A mirror site for my journal at http://djmahon.livejournal.com/ (Pretensions and Delusions). Because I don't waste enough of my time on the net as it is.

Monday, July 30, 2007

I'm not dead--not really...

...but that would explain my blank, vacant stare, lurching step, and incoherent speech.

Still working. Still trying to write. Not getting much traction in either terrain. I discovered that I have no sick time or vacation time until my one year probation is over--which meant working a swap day with myself in order to attend my brother's wedding. Losing a day of in my 4-and-2 cycle is really exhausting. God help me if I get sick again.

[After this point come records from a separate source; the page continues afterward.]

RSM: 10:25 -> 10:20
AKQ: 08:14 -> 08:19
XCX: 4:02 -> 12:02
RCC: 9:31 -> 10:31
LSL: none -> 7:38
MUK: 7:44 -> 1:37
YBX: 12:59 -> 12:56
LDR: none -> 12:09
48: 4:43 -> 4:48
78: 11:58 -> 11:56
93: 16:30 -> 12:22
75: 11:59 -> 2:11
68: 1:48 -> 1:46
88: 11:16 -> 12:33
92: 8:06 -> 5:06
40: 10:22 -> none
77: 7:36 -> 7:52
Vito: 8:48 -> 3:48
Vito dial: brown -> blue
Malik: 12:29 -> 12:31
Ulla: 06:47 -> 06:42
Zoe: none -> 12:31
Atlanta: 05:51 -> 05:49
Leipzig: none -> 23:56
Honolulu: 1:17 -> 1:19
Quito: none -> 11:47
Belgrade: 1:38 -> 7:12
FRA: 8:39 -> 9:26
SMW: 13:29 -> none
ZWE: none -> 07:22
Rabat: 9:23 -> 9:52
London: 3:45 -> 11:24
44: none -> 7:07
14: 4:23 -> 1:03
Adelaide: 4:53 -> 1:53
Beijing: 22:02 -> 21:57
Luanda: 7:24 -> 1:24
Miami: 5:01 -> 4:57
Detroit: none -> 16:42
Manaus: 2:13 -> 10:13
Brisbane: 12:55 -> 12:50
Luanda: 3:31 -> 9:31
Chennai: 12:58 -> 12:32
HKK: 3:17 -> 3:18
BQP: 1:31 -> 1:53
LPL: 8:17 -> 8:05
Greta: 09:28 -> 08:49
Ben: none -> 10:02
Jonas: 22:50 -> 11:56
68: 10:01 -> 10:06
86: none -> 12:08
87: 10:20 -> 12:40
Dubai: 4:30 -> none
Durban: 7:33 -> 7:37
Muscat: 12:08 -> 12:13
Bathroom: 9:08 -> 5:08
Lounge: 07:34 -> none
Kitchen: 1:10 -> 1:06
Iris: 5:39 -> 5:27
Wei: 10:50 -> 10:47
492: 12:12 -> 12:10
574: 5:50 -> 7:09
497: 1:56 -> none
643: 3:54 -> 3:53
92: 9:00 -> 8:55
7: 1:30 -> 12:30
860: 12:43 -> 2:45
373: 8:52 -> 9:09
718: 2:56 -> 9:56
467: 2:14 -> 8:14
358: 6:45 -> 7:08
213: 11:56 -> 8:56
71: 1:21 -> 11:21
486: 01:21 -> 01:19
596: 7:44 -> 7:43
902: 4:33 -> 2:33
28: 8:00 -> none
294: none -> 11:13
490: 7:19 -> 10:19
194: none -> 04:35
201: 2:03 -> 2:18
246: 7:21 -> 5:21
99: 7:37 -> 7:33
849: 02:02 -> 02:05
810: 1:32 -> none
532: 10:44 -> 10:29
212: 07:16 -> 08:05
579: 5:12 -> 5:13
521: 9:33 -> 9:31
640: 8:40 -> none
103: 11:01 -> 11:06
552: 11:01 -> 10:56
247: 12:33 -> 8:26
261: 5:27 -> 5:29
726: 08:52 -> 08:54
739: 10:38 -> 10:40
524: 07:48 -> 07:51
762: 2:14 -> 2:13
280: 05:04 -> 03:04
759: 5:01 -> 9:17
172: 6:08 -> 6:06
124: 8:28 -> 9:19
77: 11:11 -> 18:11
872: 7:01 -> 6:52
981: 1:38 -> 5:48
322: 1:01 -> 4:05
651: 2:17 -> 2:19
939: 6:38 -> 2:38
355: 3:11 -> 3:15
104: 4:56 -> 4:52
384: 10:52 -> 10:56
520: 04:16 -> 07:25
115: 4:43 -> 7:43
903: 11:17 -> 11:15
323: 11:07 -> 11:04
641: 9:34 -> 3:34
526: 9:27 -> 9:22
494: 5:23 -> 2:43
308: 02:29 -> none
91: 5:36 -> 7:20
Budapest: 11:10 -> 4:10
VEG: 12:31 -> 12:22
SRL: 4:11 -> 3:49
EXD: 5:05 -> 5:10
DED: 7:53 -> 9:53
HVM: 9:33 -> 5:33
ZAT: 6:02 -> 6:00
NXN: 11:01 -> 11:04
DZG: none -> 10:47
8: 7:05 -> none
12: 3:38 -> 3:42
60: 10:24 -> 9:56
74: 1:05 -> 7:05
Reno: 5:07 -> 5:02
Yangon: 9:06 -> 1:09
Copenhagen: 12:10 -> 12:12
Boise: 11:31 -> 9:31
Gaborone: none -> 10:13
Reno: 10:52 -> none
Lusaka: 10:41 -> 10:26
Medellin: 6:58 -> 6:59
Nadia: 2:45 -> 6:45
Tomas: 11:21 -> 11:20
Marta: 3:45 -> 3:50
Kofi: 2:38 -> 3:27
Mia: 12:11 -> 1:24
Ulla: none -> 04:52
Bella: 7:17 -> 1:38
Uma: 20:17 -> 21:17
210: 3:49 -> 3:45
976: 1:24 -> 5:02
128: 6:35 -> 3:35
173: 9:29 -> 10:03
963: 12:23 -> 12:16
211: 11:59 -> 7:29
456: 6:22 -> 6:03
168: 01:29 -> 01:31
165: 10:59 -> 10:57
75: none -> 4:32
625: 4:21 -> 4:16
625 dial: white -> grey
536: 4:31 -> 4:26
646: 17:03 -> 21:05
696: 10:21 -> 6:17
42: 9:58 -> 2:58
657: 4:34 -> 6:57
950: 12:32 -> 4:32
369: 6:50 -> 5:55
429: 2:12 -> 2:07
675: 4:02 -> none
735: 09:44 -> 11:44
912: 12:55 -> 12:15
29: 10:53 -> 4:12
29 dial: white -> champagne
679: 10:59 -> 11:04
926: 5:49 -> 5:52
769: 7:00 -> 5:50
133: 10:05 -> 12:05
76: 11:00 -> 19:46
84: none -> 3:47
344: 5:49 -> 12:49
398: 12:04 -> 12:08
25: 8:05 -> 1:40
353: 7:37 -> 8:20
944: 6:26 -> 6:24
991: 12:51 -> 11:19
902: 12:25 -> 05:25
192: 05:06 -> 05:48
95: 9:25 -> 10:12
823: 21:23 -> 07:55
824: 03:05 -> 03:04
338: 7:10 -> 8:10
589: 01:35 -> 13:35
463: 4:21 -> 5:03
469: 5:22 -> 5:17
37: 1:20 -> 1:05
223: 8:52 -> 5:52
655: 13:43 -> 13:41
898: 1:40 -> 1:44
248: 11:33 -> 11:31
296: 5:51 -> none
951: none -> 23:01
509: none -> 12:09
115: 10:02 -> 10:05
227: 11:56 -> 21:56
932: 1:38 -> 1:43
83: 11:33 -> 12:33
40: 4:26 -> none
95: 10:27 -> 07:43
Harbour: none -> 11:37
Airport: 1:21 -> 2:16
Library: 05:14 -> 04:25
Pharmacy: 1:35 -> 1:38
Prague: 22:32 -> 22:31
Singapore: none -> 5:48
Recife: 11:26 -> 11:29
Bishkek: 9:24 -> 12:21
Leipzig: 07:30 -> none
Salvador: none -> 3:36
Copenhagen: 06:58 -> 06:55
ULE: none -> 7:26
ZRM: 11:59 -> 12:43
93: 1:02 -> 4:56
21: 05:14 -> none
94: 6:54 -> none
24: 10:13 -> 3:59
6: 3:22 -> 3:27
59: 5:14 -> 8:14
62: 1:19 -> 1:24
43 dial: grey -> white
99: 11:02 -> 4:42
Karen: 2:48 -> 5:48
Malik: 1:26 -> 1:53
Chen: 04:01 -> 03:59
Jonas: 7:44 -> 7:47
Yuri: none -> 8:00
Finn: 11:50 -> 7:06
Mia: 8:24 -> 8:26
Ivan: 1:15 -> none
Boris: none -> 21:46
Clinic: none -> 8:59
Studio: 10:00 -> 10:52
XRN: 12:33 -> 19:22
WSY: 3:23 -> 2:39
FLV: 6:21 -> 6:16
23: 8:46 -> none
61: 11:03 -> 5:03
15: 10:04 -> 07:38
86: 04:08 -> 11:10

I'm halfway through Sin and Syntax: A Guide to Crafting Wickedly Effective Prose by Constance Hale, and, I have to admit, I've really forgotten a lot of English grammar since high school. I vaguely remember what a "dangling participle" is, but I had no recollection of "dangling prepositional phrase", or what the differences were between a restrictive and non-restrictive clauses, essential and non-essential clauses, and defining and non-defining clauses. I had to go back and re-read that chapter several times (and I'll have to do it again, I'm sure) to get a clue as to what those clauses are, but I do understand the overall point Ms. Hale is trying to make. More importantly, I'm glad Ms. Hale added the common sense rules in with the complex explanations--"Clarity trumps grammar", and so on. Ms. Hale uses a lot of dry humor throughout the book, making it a lot more readable than Strunk & White (although, in the latter's defense, it is meant as a pocket reference). It will be interesting to compare this book with Eats, Shoots and Leaves.

I read two of Cormac McCarthy's books over the past month. The Road and All the Pretty Horses are decent reads, but McCarthy has the same aversion to quotation marks that made my attempt at reading Ulysses so painful. Punctuation exists for a reason folks--I kept losing track of who said what in All the Pretty Horses, and it made the encounter with the Thief and the Old Man in The Road a bit disorienting. Both have unresolved endings, although The Road has a glimmer of hope in the ending paragraph. I don't normally read Westerns, so I doubt I'll be chasing down any more of McCarthy's previous books. I am interested in seeing if McCarthy will pursue any more work in the Horror or SF genre, because most "literary fiction" authors tend only to dabble (and as this review shows, they sometimes find themselves out of their depth). Hopefully McCarthy won't develop the same "I-don't-write-SF" affliction that plagues so many "lit" authors(*coughcough*Margret Atwood*coughcough*).